Portanto, é ponto de vista: o que impressiona em nós, seres humanos, é justamente o fato de uma criatura tão pequena, comparada a “poeira” mas bem menos que isso, conseguir realizar um feito tão desproporcional à sua própria escala. Em sua relação com a Natureza o homem conseguiu não apenas interagir com a menor partícula da matéria, o neutrino. Conseguiu também, no extremo oposto, compreender bastante bem o mecanismo Universo, desde sua origem, e abarcá-lo em sua mente: de certo modo, o Universo está dentro de nós. Durante séculos olhamos para o céu e conseguimos enxergar estruturas como a Grande Nuvem de Magalhães. Até uma iguana consegue fazer isso. Mas uma iguana não pode descobrir leis, construir técnicas, equipamentos tecnológicos, levantar hipóteses, comprová-las em laboratórios e estabelecer teorias bastante sólidas sobre a Nuvem de Magalhães e o firmamento. Que se saiba, somos o único ser a fazer isso, pelo menos numa zona significativamente abrangente do cosmo, visto que não contatamos outra civilização dentro ou fora deste limite. Pelo menos ninguém até agora respondeu à Voyager Golden Record nem à gravação de Chuck Berry.

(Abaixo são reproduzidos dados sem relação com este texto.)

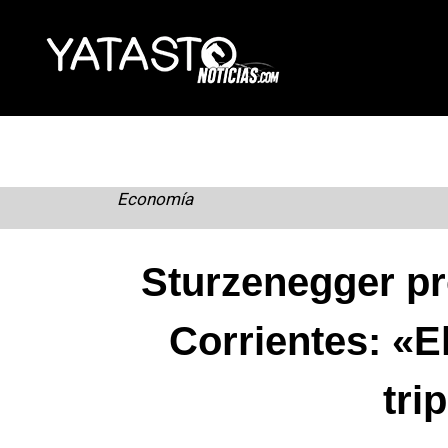
Skip
to
content
Economía
Sturzenegger pr
Corrientes: «E
tri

O realmente incognoscível para nós, em termos de escala, não é mais aqueles 93 bilhões de anos-luz de diâmetro do Universo observável (essencialmente, a luz), mas o que se “estende” para além desse horizonte de fótons, sob um instransponível véu de obscuridade. Ninguém sabe ao certo o que há depois. Parece não ter lógica haver um limite, mas também não ter um limite não parece lógico, e a coisa começa a ficar bizarra a partir daqui. Além desse limite há um intervalo de 1,8 bilhão de anos-luz de comprimento, chamado Supervazio de Eridano, segundo o astrônomo István Szapudi, chefe de uma pesquisa relacionada, da Universidade do Havaí. Uma das hipóteses é de que Eridano seria um vácuo entre universos, infinitos, teorizados por físicos de peso como Erwin Schrödinger e Stephen Hawking. Nosso universo seria uma bolha de espaço-tempo em meio a outras bolhas (“multiversos”) estranhamente semelhantes, onde cópias nossas se replicariam também ao infinito. A ideia é fantasticamente borgeana e parece obra de um cérebro insano, porém é parte do que a matemática — a mais estética das ciências —prevê.

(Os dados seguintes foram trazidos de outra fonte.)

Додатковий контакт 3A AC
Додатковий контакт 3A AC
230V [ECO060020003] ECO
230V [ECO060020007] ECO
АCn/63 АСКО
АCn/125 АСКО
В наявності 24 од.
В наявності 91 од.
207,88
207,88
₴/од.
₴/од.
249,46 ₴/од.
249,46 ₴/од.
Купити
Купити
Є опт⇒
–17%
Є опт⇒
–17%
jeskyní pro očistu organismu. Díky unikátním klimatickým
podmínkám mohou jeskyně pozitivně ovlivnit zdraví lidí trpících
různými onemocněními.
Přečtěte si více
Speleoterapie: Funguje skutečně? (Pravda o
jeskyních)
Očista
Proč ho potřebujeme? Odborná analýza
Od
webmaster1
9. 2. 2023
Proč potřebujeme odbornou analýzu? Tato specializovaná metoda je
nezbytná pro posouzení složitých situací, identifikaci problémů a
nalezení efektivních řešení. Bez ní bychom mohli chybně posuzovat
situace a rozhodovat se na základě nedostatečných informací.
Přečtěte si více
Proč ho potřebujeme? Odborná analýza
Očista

Em se tratando de seres humanos, a verdade é que ser pequeno é um dado pouco relevante: tomar cerveja, fazer sexo e ouvir a música preferida continuam sendo experiências inexcedivelmente gratificantes para a criatura que, afinal de contas, reconstituiu o Universo e ainda perscruta o que está além dele. Nada insignificante.

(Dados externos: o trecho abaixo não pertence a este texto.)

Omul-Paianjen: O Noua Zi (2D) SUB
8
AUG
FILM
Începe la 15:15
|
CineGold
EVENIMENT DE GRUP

Deus poderia ficar impressionado conosco, justamente pelo fato de sermos tão pequenos e isso, a rigor, não ser um bom parâmetro para medir nossa capacidade, então. É bastante admissível que se a Natureza fosse consciente ela saberia de nossa existência, por conta da imensa bisbilhotice do homem, capaz de transcender em bilhões de anos-luz os modestos sinais de rádio que envia ao espaço. Não é assim absurda a sugestão de que nossa atividade poderia ser detectada pelo Todo, principalmente na hipótese de sermos solitários nessa imensidão. Fosse Deus esse Todo, talvez até se interessasse realmente por nós e nos dedicasse um livro. Assim, como nos interessamos apaixonadamente pelos neutrinos — que sequer são seres vivos — a ponto de também escrever sobre eles.